返済金猶予制度、苦しくなる金融機関には公的資金も=金融相
[東京 19日 ロイター] 亀井静香郵政・金融担当相は18日、ロイターなどのインタビューに応じ、法制化を進めている中小企業や個人による借入金の返済猶予(モラトリアム)制度によって経営が苦しくなる金融機関には、公的資金を注入すればよいとの考えを示した。

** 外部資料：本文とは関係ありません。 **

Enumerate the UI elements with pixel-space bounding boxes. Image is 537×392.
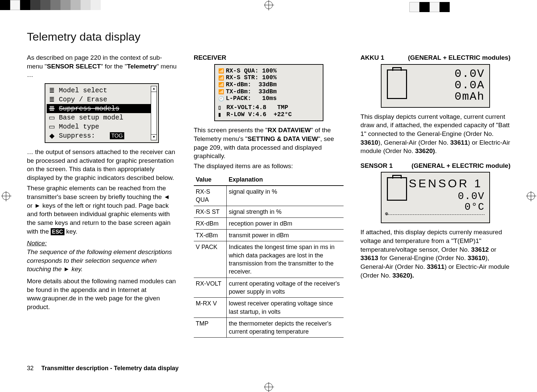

同制度の導入に向けた発言を受けた銀行株の下落については、金融界の体質がぜい弱なためとの見解を示し、国際的な議論が高まっている銀行の自己資本規制に関しては、当たり前だと述べた。
亀井郵政・金融担当相は、モラトリアムを実施する中で資金不足に陥る金融機関が出る場合には、公的資金を注入すればよいと述べた。「現在も地銀に資本注入している。返済猶予をしていなくても資金繰りに困っている金融機関もあり、ましてそういうこと(返済猶予)で資本注入しなければいけないところが出てくれば(資本注入)すればよい」と語った。「どの程度経営圧迫になるかどうかは分からないが、圧迫する場合は、国が責任を持って対応すればいい。日銀が役割を果たす場合も出てくるだろうし、政府がやる場合もあるだろう。いろんなバリュエーションがある」とした。
モラトリアムの実現可能性については「実現させる。3党合意もしている。事務方にも勉強しろと指示した」とあくまで実現への意欲を強調。一部の銀行には公的資金が注入されていることを踏まえて、「貸し手が困ってるときは政府が国民の税金で(資本注入を)やる。借り手が困ってるときに返済猶予するのは当たり前。それがおかしいというのはバランス感覚がない」と述べた。
亀井郵政・金融相によるモラトリアム発言以降、銀行株が下落したことについては「モラトリアムをやるから金融界が脅えるというならば、日本の金融体質が脆弱だということ」と指摘した。モラトリアム導入の必要性について、藤井裕久財務相が1927年の昭和金融恐慌時に発令されたモラトリアムに言及し「(今が)そういう状況なのか」と慎重発言をしたことに対しては「私がやることだ」と不快感を示した。
モラトリアムの詳細は今後詰めるが「本来ならば、たいへんなので少し返済を待ってくれという借り手がいたら、金融機関が猶予するのは普通のことだ。ところが実体的には力関係があるから、なかなかそうはいかず、借り手が苦しんでいる現実がある」と説明。こうした状況を解決するためにモラトリアムが必要だとし「そういう意味で実効性があるやり方を考えないといけない」と述べた。
業績回復の見込みがない企業に対する返済猶予も実施するのかどうかの判断は「そこらの仕組みをこれから検討しようとしている。個々の金融機関が恣意的に判断した場合、この制度の意味もなくなる」と述べるにとどめた。
亀井郵政・金融相は「なんでもかんでも国家が入って、私的な関係に介入すればいいとの考え方ではない。民間同士でうまくいくのが一番よい」との立場を示したが「現実において力関係その他で無理だから、国家が出て行かざるを得ない」と、制度導入への理解を求めた。「日本経済がきちんと立ち直ってドンドン借りた金が返せるという状況になれば、これは事実上必要なくなる」とも述べた。 続く...
金融界にはモラルハザードがある
亀井郵政・金融担当相は、金融界にはある面でモラルハザードが起きていると疑わざるを得ない事柄が相当あると述べた。